* Input data *
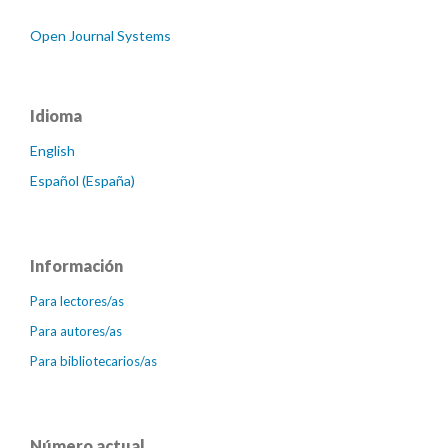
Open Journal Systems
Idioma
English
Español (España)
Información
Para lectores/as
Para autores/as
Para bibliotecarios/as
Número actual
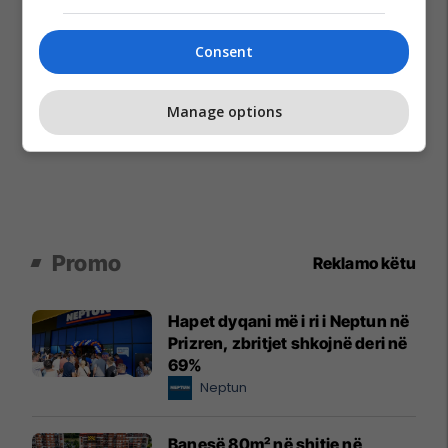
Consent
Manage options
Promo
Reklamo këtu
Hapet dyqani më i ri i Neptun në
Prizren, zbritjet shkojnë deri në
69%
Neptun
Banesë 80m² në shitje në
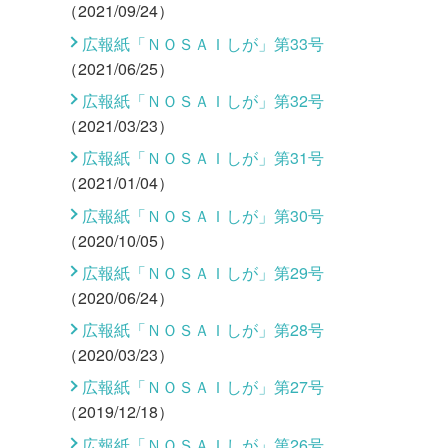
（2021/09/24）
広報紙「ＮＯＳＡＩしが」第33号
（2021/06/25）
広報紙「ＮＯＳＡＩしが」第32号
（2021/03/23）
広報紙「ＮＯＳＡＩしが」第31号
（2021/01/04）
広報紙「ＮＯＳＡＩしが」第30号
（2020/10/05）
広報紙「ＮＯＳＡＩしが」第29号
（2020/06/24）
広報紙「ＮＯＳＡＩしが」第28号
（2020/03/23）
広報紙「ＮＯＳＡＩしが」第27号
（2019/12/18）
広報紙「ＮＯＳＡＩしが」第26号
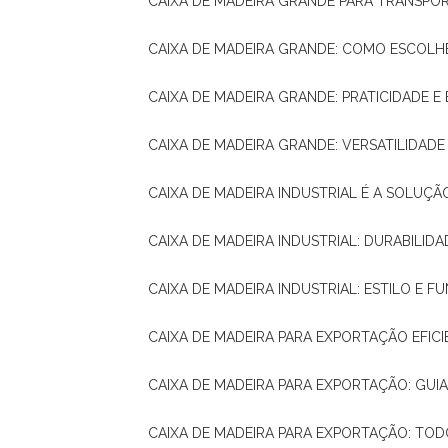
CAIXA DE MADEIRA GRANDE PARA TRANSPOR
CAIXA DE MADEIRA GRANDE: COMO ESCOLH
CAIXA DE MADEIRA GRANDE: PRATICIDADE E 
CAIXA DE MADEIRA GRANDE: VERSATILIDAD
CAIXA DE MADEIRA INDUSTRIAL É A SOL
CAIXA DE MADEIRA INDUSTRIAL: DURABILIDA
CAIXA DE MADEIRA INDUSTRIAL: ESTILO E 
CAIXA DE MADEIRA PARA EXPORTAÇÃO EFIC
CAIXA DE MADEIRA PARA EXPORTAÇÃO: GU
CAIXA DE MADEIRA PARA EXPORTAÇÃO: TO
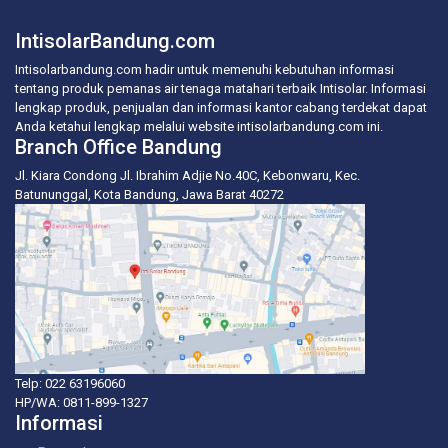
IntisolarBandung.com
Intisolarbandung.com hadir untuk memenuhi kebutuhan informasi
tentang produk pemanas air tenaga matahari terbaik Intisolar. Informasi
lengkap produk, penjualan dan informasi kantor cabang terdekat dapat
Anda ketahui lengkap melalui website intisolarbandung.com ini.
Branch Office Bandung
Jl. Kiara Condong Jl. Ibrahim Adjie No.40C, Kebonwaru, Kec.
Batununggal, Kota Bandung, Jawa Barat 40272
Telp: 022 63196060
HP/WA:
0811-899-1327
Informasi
==
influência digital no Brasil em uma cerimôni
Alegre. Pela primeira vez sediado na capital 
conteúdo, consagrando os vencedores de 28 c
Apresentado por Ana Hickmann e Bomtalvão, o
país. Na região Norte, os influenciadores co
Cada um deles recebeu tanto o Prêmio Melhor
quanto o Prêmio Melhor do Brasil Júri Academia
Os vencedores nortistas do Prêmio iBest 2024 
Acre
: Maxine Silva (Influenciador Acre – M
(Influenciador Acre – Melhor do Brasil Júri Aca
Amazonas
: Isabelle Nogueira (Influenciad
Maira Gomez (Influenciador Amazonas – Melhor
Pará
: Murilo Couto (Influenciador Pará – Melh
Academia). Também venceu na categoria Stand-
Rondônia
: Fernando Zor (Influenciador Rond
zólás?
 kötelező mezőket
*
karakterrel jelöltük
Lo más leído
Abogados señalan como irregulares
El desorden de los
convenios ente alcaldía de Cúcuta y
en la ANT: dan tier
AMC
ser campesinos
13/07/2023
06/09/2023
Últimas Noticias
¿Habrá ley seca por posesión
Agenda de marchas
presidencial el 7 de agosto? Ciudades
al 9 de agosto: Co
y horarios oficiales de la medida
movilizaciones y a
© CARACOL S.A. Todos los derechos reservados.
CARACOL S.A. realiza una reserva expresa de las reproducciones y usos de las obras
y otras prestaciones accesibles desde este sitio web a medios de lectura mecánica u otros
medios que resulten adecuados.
--
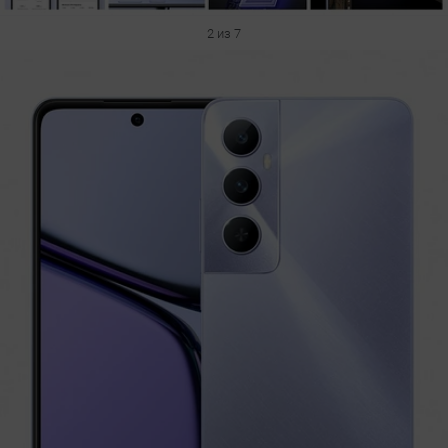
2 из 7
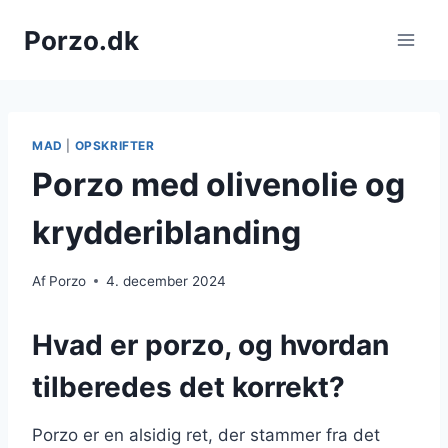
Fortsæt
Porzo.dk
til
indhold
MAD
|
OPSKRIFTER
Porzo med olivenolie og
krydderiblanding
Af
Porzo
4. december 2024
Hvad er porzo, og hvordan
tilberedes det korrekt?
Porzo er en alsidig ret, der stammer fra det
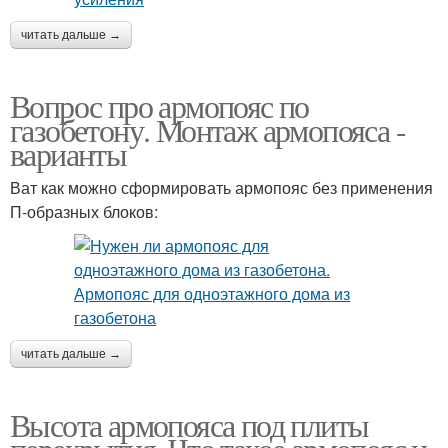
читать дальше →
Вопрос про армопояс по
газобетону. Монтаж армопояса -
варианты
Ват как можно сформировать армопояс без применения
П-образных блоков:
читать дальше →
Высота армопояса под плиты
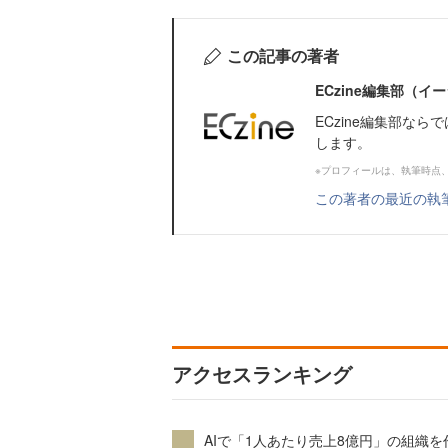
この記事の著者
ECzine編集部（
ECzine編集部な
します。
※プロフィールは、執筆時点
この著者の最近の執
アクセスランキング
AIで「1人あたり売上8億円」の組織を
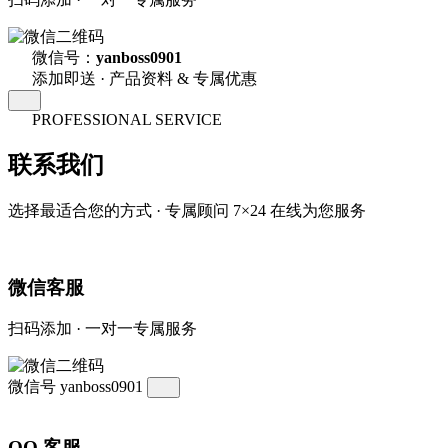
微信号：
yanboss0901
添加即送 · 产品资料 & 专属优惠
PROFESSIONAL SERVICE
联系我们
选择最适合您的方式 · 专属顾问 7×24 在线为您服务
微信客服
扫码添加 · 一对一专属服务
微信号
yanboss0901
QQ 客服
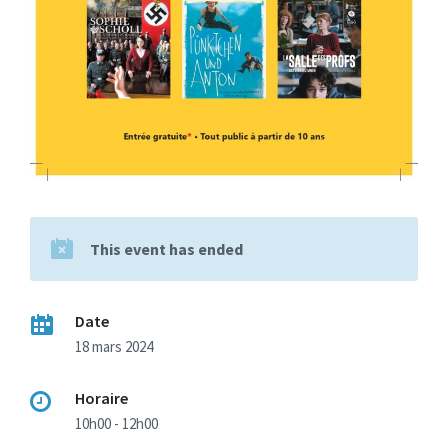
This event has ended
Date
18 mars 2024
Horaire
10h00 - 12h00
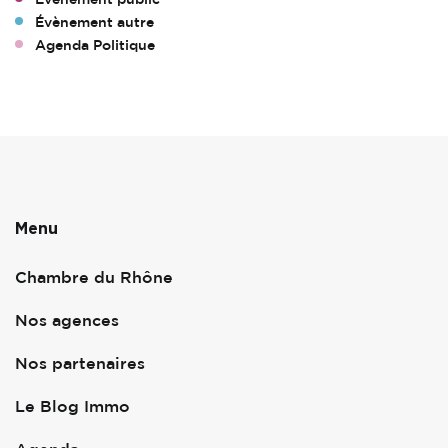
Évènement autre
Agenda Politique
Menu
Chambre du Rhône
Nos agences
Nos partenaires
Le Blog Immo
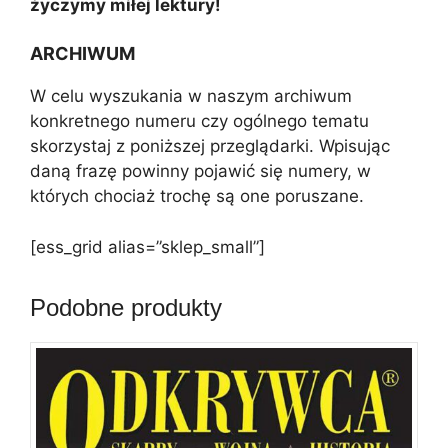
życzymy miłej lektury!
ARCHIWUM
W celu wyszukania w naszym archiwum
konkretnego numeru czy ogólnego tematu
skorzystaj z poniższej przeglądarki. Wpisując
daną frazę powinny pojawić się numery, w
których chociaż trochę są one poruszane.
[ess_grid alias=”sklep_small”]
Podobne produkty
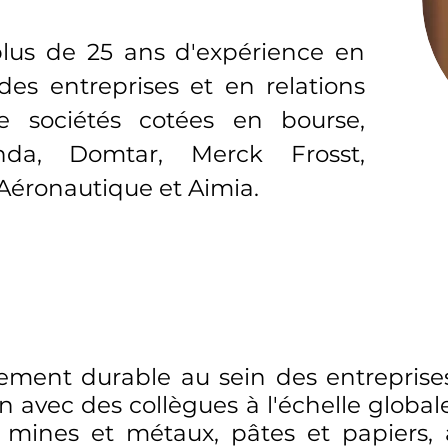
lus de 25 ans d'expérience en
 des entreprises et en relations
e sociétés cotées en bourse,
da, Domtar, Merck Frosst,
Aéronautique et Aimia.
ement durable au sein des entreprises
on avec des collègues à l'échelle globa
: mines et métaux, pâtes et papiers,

* Work instructions *
Find the word "Brasil" in the data and show each line that holds it.

* Result *
influência digital no Brasil em uma cerimôni
quanto o Prêmio Melhor do Brasil Júri Academia
(Influenciador Acre – Melhor do Brasil Júri Aca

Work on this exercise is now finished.